Ethereum’s price has been struggling to break above the $2,000 mark in the last week, facing significant downward pressure that has kept it below this key level. This trend of bearish dominance has been prevalent in the wider crypto market since early March, with sellers maintaining control.
Recent technical analysis utilizing Elliott Wave theory suggests that Ethereum is likely to continue facing downward pressure in the near future. A crypto analyst on TradingView known as behdark has identified an ABC correction pattern forming in Ethereum’s price structure. This correction pattern has been unfolding since November 2021 and spans over three and a half years.
The ABC correction pattern consists of three waves – A, B, and C. Wave A represents the initial decline, wave B is a temporary retracement, and wave C is the final downward leg. The completion of wave B suggests that Ethereum is now poised for a prolonged decline, with wave C expected to extend beyond wave A.
The analyst has identified two potential demand zones for Ethereum, labeled as “Demand 1” and “Demand 2.” The first demand zone, between $1,350 and $1,080, may provide some buying pressure to halt the continuation of wave C. However, if this zone fails to hold, Ethereum could experience a deeper correction towards the second demand zone, between $760 and $530.

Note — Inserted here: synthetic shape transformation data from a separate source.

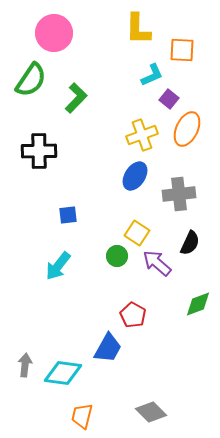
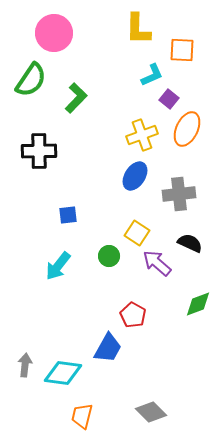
black semicircle: rotated 90 degrees counterclockwise
green circle: moved 8 px left
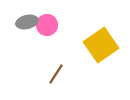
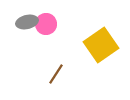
pink circle: moved 1 px left, 1 px up
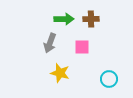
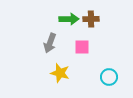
green arrow: moved 5 px right
cyan circle: moved 2 px up
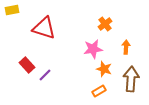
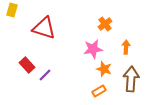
yellow rectangle: rotated 64 degrees counterclockwise
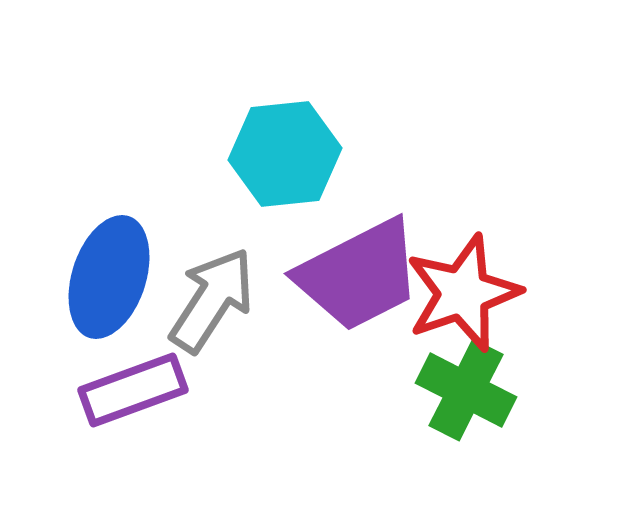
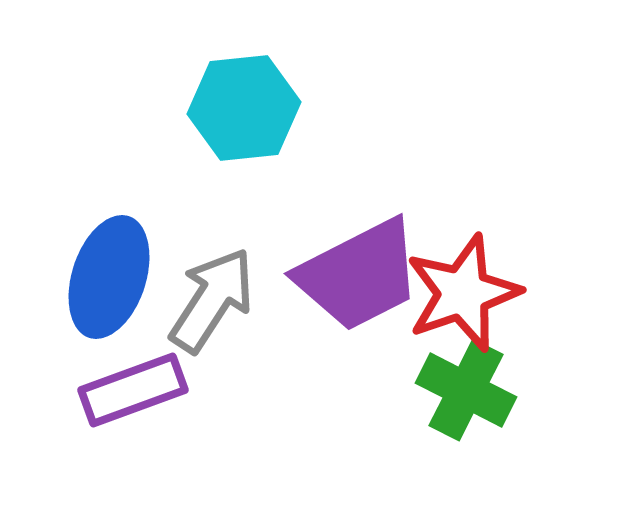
cyan hexagon: moved 41 px left, 46 px up
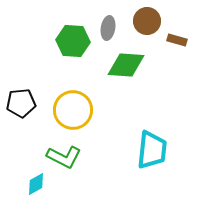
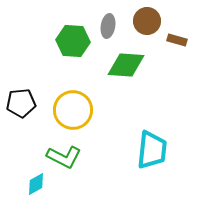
gray ellipse: moved 2 px up
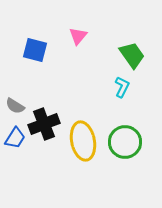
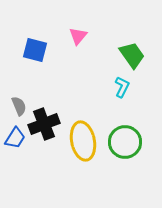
gray semicircle: moved 4 px right; rotated 144 degrees counterclockwise
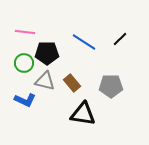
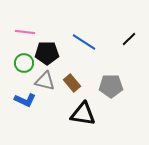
black line: moved 9 px right
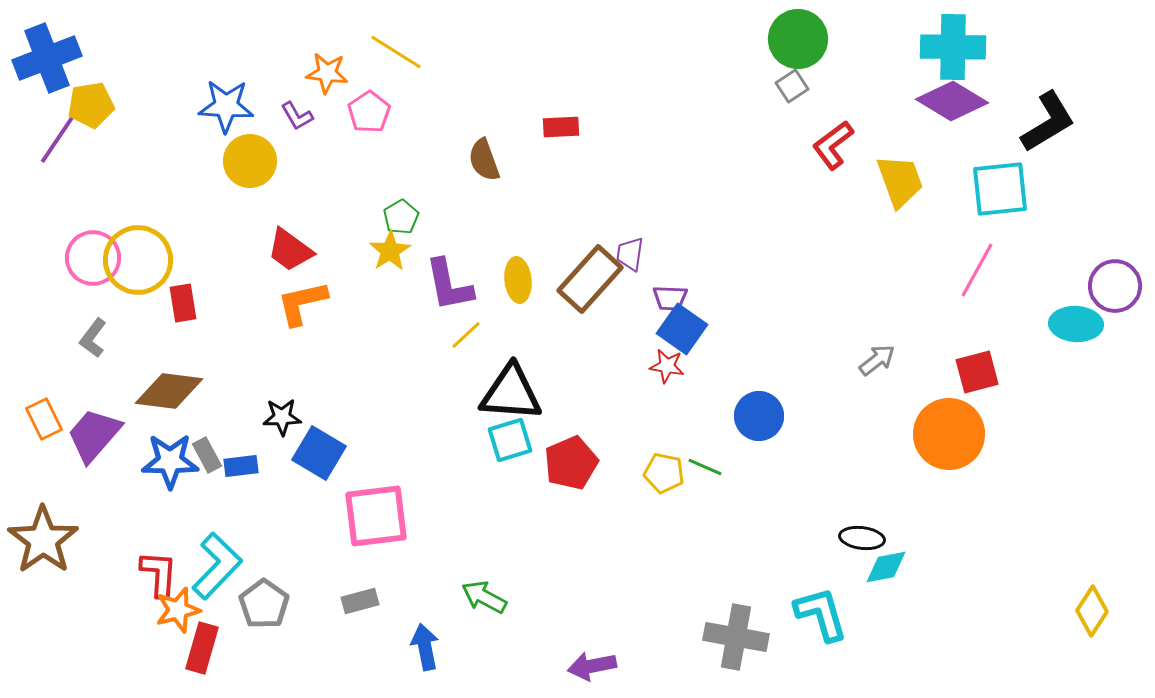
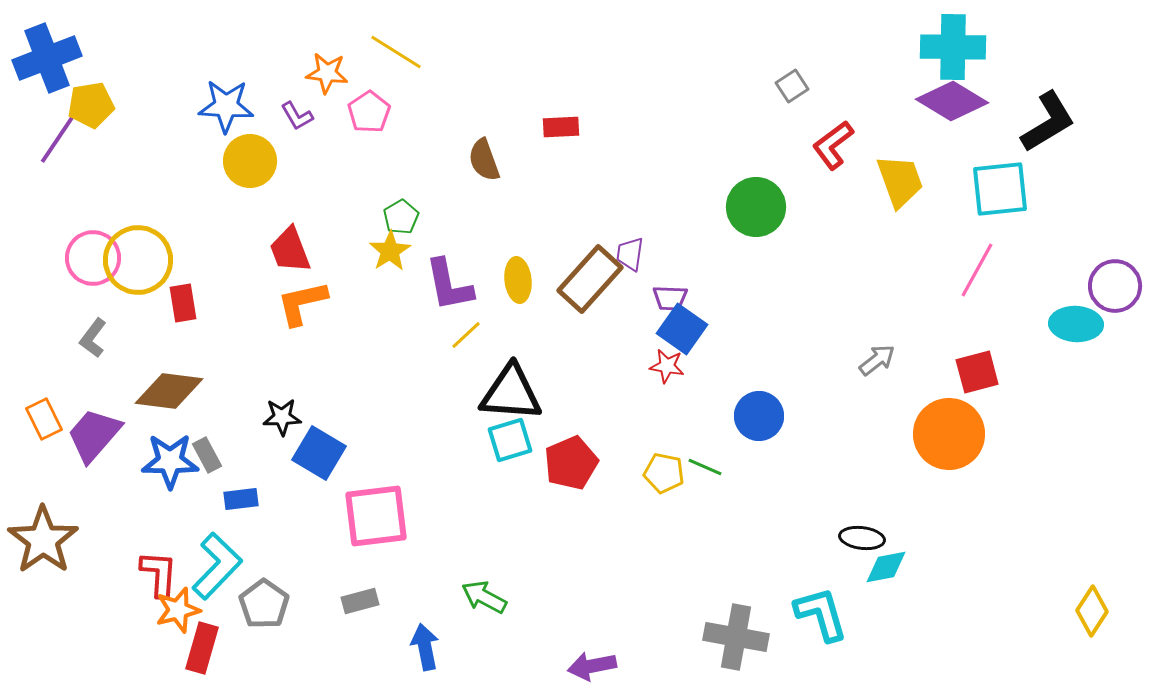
green circle at (798, 39): moved 42 px left, 168 px down
red trapezoid at (290, 250): rotated 33 degrees clockwise
blue rectangle at (241, 466): moved 33 px down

In the event that Ethereum reaches the second demand zone, it could present a buying opportunity for bullish traders as it marks the beginning of the next five impulse waves. The analyst has set an invalidation level at $2,941, stating that a daily candle close above this level would nullify the bearish scenario.
As of the time of writing, Ethereum is trading at $1,930, with the likelihood of breaking above $2,941 in the short term appearing slim based on the current price structure. Traders will be closely monitoring Ethereum’s price movements in the coming days to see if it can break out of its current bearish trend.
Overall, Ethereum’s price outlook remains bearish in the short to mid-term, with the potential for further downside before a potential reversal. Traders and investors should exercise caution and closely follow technical analysis to make informed decisions in this volatile market.